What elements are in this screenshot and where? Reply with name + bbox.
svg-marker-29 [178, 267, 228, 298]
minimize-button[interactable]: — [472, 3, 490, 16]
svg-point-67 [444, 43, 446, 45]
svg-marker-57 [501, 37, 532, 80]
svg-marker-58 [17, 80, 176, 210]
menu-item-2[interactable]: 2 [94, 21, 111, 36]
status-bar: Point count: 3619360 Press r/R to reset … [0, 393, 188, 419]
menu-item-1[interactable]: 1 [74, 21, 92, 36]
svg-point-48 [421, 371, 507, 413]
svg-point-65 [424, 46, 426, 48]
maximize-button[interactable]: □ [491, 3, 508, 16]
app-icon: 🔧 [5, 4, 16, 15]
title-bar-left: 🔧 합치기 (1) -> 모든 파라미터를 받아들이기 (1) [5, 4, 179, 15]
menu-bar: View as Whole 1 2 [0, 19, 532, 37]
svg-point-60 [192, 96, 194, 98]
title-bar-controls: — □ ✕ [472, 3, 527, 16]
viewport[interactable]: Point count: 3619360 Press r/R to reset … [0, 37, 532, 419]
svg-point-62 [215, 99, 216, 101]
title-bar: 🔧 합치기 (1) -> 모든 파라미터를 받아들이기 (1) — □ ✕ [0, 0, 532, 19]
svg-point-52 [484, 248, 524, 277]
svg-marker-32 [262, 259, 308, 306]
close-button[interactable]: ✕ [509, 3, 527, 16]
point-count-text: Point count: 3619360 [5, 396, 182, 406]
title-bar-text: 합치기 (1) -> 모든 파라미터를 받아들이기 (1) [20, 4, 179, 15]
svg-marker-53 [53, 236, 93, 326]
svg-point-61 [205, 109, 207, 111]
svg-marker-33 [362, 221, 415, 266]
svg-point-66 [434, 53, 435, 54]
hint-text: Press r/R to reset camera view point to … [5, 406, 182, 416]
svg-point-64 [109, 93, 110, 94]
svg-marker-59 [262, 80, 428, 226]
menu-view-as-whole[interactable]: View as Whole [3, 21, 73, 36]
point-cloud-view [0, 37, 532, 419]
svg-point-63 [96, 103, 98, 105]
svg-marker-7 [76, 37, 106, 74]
========
== PROBLEM DETAILS ==
Copy each line of the listing above that includes the word "menu".

== EXERCISE ANSWER ==
menu-item-2[interactable]: 2 [94, 21, 111, 36]
menu-item-1[interactable]: 1 [74, 21, 92, 36]
menu-bar: View as Whole 1 2 [0, 19, 532, 37]
menu-view-as-whole[interactable]: View as Whole [3, 21, 73, 36]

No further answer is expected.